### Task brief
Provide again, from the entries below, every line from the one containing "Eustaquio Barjau" through the one containing "Heinrich Berl", exactly as written, and no other line.

### Task input
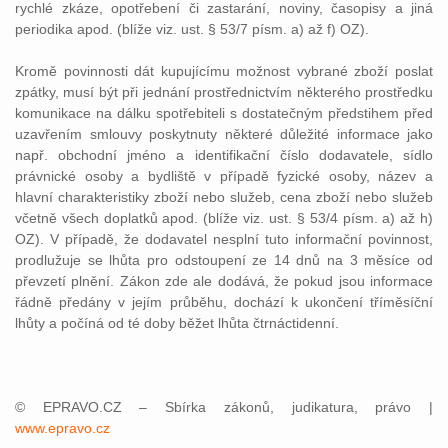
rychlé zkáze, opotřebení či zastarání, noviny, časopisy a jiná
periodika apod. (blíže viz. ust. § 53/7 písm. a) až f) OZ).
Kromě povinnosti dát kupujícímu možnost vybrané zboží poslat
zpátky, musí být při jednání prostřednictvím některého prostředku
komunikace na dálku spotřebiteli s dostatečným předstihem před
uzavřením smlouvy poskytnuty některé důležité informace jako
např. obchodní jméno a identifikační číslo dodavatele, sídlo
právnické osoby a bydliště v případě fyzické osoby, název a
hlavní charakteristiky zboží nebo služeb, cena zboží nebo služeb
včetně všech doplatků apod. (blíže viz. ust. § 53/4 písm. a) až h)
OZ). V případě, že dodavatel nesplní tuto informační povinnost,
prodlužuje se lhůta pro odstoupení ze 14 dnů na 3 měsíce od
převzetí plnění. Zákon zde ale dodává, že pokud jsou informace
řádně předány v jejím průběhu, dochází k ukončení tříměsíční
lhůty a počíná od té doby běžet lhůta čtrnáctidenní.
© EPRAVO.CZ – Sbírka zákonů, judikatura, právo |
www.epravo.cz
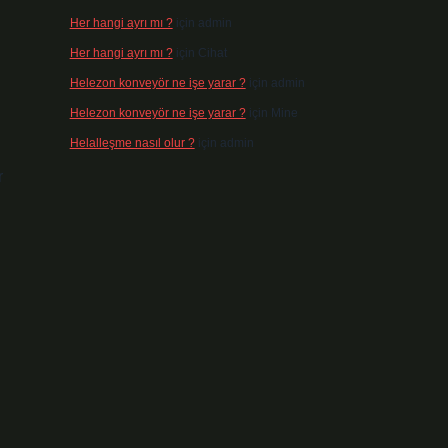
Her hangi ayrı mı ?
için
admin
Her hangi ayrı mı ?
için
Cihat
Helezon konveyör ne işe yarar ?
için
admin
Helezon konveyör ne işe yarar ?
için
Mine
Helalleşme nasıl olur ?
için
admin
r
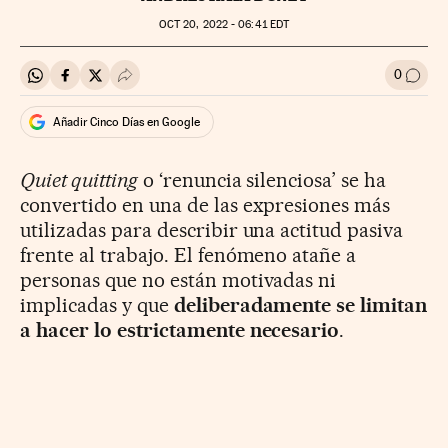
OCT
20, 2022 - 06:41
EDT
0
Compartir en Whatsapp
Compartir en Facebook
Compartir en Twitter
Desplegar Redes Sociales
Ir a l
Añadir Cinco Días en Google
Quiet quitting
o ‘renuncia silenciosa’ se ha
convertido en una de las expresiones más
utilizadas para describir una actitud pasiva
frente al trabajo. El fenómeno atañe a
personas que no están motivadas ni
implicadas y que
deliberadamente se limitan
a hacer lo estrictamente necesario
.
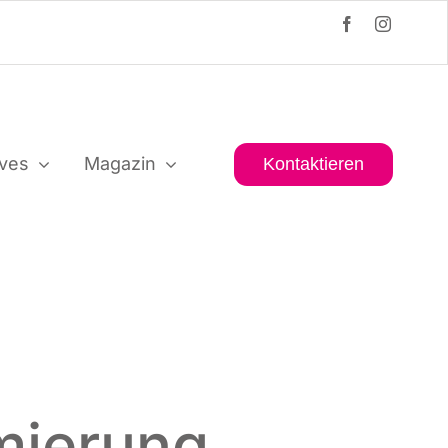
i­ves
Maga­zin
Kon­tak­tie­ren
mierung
==
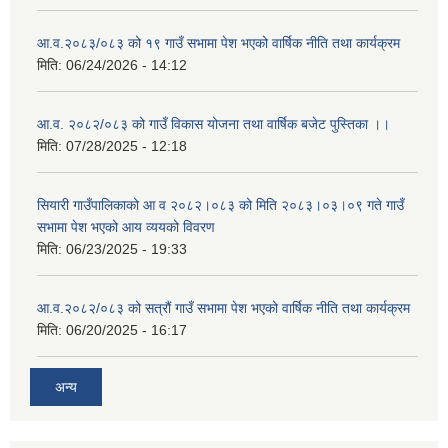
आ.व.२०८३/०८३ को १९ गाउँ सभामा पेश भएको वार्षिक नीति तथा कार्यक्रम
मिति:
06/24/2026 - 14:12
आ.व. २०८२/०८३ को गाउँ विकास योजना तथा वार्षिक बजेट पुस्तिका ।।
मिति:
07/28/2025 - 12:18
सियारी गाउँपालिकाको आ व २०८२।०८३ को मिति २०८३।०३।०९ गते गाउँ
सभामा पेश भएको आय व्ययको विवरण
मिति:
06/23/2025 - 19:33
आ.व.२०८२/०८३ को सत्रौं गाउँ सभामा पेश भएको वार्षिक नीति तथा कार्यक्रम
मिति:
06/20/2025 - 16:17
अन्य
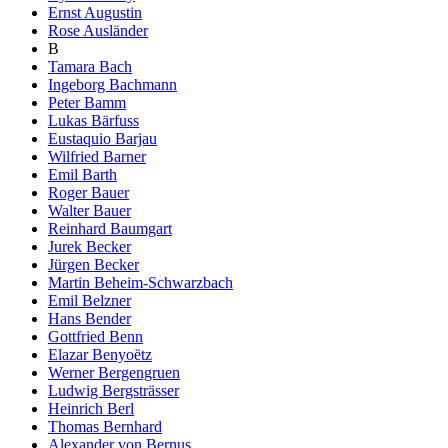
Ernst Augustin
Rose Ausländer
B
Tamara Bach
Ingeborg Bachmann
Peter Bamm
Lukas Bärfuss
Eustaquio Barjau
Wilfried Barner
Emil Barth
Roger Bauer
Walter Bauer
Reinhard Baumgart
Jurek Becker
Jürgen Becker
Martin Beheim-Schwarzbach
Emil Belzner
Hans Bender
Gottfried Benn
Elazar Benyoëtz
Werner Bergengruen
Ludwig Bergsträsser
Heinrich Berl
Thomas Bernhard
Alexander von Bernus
---
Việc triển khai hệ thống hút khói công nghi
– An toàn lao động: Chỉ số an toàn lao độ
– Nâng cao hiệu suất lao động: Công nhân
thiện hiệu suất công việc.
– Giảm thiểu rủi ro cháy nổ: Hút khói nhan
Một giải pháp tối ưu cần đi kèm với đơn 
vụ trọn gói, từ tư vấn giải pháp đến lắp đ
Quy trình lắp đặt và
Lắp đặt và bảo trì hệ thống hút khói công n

### Exercise result
Eustaquio Barjau
Wilfried Barner
Emil Barth
Roger Bauer
Walter Bauer
Reinhard Baumgart
Jurek Becker
Jürgen Becker
Martin Beheim-Schwarzbach
Emil Belzner
Hans Bender
Gottfried Benn
Elazar Benyoëtz
Werner Bergengruen
Ludwig Bergsträsser
Heinrich Berl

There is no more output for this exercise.